WHAT YOU NEED TO DO –
For every line below, output the text exactly and leave out images.

[Data entries]

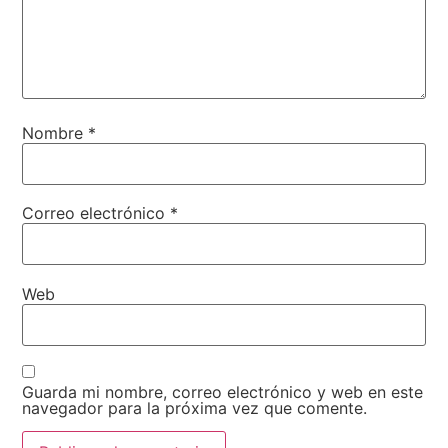
Nombre
*
Correo electrónico
*
Web
Guarda mi nombre, correo electrónico y web en este
navegador para la próxima vez que comente.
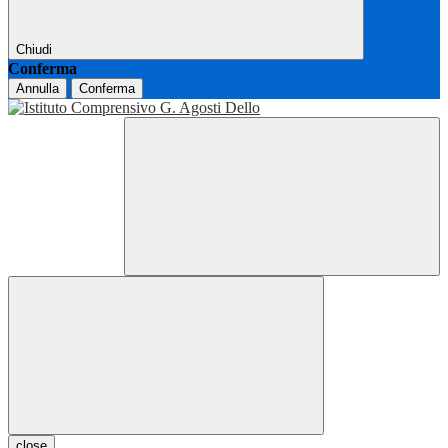
Chiudi
Conferma
Annulla
Conferma
close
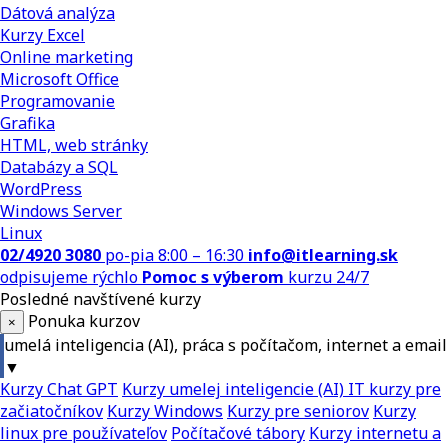
Dátová analýza
Kurzy Excel
Online marketing
Microsoft Office
Programovanie
Grafika
HTML, web stránky
Databázy a SQL
WordPress
Windows Server
Linux
02/4920 3080
po-pia 8:00 – 16:30
info@itlearning.sk
odpisujeme rýchlo
Pomoc s výberom
kurzu 24/7
Posledné navštívené kurzy
Ponuka kurzov
×
umelá inteligencia (AI), práca s počítačom, internet a email
▼
Kurzy Chat GPT
Kurzy umelej inteligencie (AI)
IT kurzy pre
začiatočníkov
Kurzy Windows
Kurzy pre seniorov
Kurzy
linux pre používateľov
Počítačové tábory
Kurzy internetu a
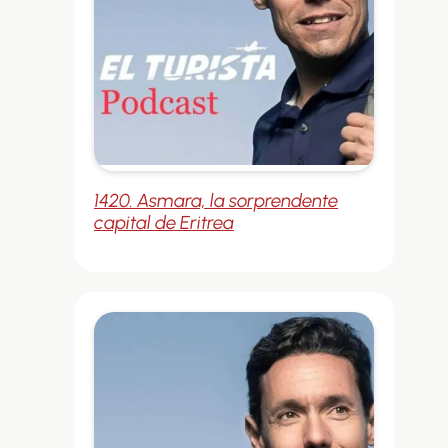
1420. Asmara, la sorprendente
capital de Eritrea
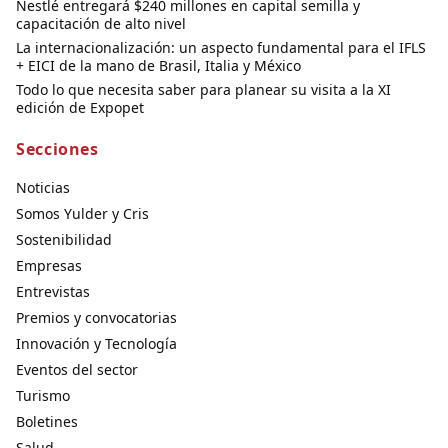
Nestlé entregará $240 millones en capital semilla y
capacitación de alto nivel
La internacionalización: un aspecto fundamental para el IFLS
+ EICI de la mano de Brasil, Italia y México
Todo lo que necesita saber para planear su visita a la XI
edición de Expopet
Secciones
Noticias
Somos Yulder y Cris
Sostenibilidad
Empresas
Entrevistas
Premios y convocatorias
Innovación y Tecnología
Eventos del sector
Turismo
Boletines
Salud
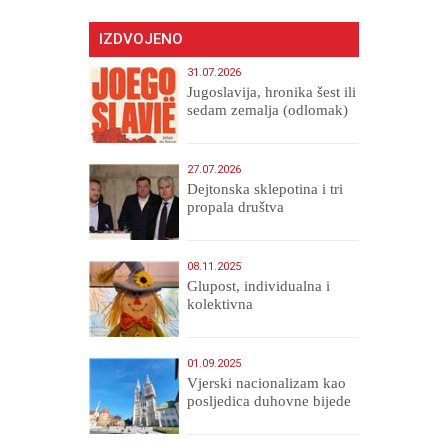
IZDVOJENO
31.07.2026
Jugoslavija, hronika šest ili
sedam zemalja (odlomak)
27.07.2026
Dejtonska sklepotina i tri
propala društva
08.11.2025
Glupost, individualna i
kolektivna
01.09.2025
​Vjerski nacionalizam kao
posljedica duhovne bijede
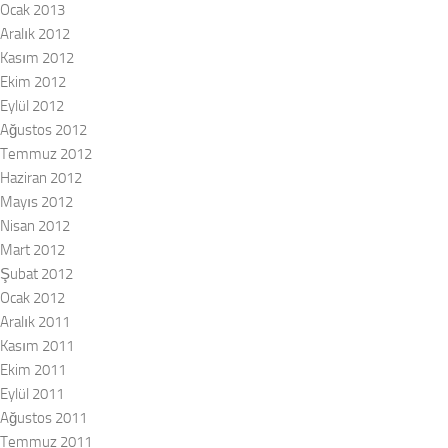
Ocak 2013
Aralık 2012
Kasım 2012
Ekim 2012
Eylül 2012
Ağustos 2012
Temmuz 2012
Haziran 2012
Mayıs 2012
Nisan 2012
Mart 2012
Şubat 2012
Ocak 2012
Aralık 2011
Kasım 2011
Ekim 2011
Eylül 2011
Ağustos 2011
Temmuz 2011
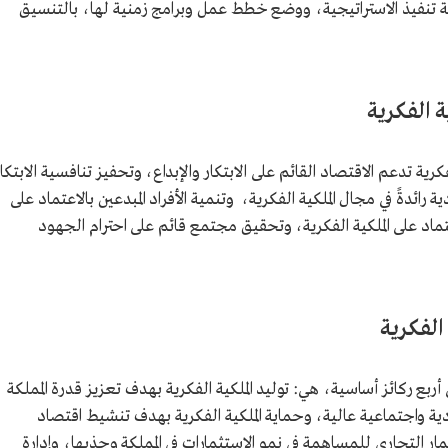
عة تنفيذ الاستراتيجية، ووضع خطط عمل وبرامج زمنية لها، بالتنسيق
ة الفكرية
رية تدعم الاقتصاد القائم على الابتكار والإبداع، وتحفيز تنافسية الابتكار
ائدةً في مجال الملكية الفكرية، وتنمية الأفراد المبدعين بالاعتماد على
تماد على الملكية الفكرية، وتحقيق مجتمع قائم على احترام الجهود
الفكرية
 أربع ركائز أساسية، هي: توليد الملكية الفكرية بهدف تعزيز قدرة المملكة
ة واجتماعية عالية، وحماية الملكية الفكرية بهدف تنشيط اقتصاد
ار التجاري للمساهمة في نمو الاستثمارات في المملكة وجذبها، وإدارة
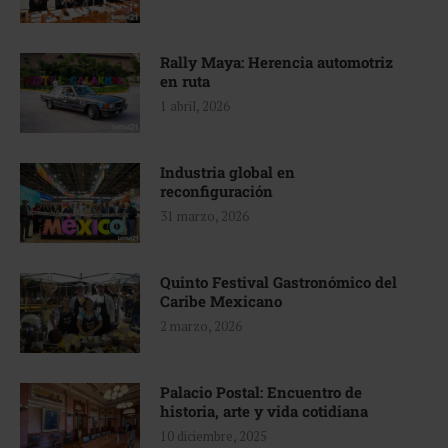
Rally Maya: Herencia automotriz
en ruta
1 abril, 2026
Industria global en
reconfiguración
31 marzo, 2026
Quinto Festival Gastronómico del
Caribe Mexicano
2 marzo, 2026
Palacio Postal: Encuentro de
historia, arte y vida cotidiana
10 diciembre, 2025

SOLUTION BELOW –
Nombre
*
Correo electrónico
*
Web
Guarda mi nombre, correo electrónico y web en este
navegador para la próxima vez que comente.
Chiudi
Conferma
Annulla
Conferma
close
Dátová analýza
Kurzy Excel
Online marketing
Microsoft Office
Programovanie
Grafika
HTML, web stránky
Databázy a SQL
WordPress
Windows Server
Linux
02/4920 3080
po-pia 8:00 – 16:30
info@itlearning.sk
odpisujeme rýchlo
Pomoc s výberom
kurzu 24/7
Posledné navštívené kurzy
Ponuka kurzov
×
umelá inteligencia (AI), práca s počítačom, internet a email
▼
Kurzy Chat GPT
Kurzy umelej inteligencie (AI)
IT kurzy pre
začiatočníkov
Kurzy Windows
Kurzy pre seniorov
Kurzy
linux pre používateľov
Počítačové tábory
Kurzy internetu a
1420. Asmara, la sorprendente
capital de Eritrea
Nestlé entregará $240 millones en capital semilla y
capacitación de alto nivel
La internacionalización: un aspecto fundamental para el IFLS
+ EICI de la mano de Brasil, Italia y México
Todo lo que necesita saber para planear su visita a la XI
edición de Expopet
Secciones
Noticias
Somos Yulder y Cris
Sostenibilidad
Empresas
Entrevistas
Premios y convocatorias
Innovación y Tecnología
Eventos del sector
Turismo
Boletines
Salud
IZDVOJENO
31.07.2026
Jugoslavija, hronika šest ili
sedam zemalja (odlomak)
27.07.2026
Dejtonska sklepotina i tri
propala društva
08.11.2025
Glupost, individualna i
kolektivna
01.09.2025
​Vjerski nacionalizam kao
posljedica duhovne bijede
Ocak 2013
Aralık 2012
Kasım 2012
Ekim 2012
Eylül 2012
Ağustos 2012
Temmuz 2012
Haziran 2012
Mayıs 2012
Nisan 2012
Mart 2012
Şubat 2012
Ocak 2012
Aralık 2011
Kasım 2011
Ekim 2011
Eylül 2011
Ağustos 2011
Temmuz 2011
عة تنفيذ الاستراتيجية، ووضع خطط عمل وبرامج زمنية لها، بالتنسيق
ة الفكرية
رية تدعم الاقتصاد القائم على الابتكار والإبداع، وتحفيز تنافسية الابتكار
ائدةً في مجال الملكية الفكرية، وتنمية الأفراد المبدعين بالاعتماد على
تماد على الملكية الفكرية، وتحقيق مجتمع قائم على احترام الجهود
الفكرية
 أربع ركائز أساسية، هي: توليد الملكية الفكرية بهدف تعزيز قدرة المملكة
ة واجتماعية عالية، وحماية الملكية الفكرية بهدف تنشيط اقتصاد
ار التجاري للمساهمة في نمو الاستثمارات في المملكة وجذبها، وإدارة
Rally Maya: Herencia automotriz
en ruta
1 abril, 2026
Industria global en
reconfiguración
31 marzo, 2026
Quinto Festival Gastronómico del
Caribe Mexicano
2 marzo, 2026
Palacio Postal: Encuentro de
historia, arte y vida cotidiana
10 diciembre, 2025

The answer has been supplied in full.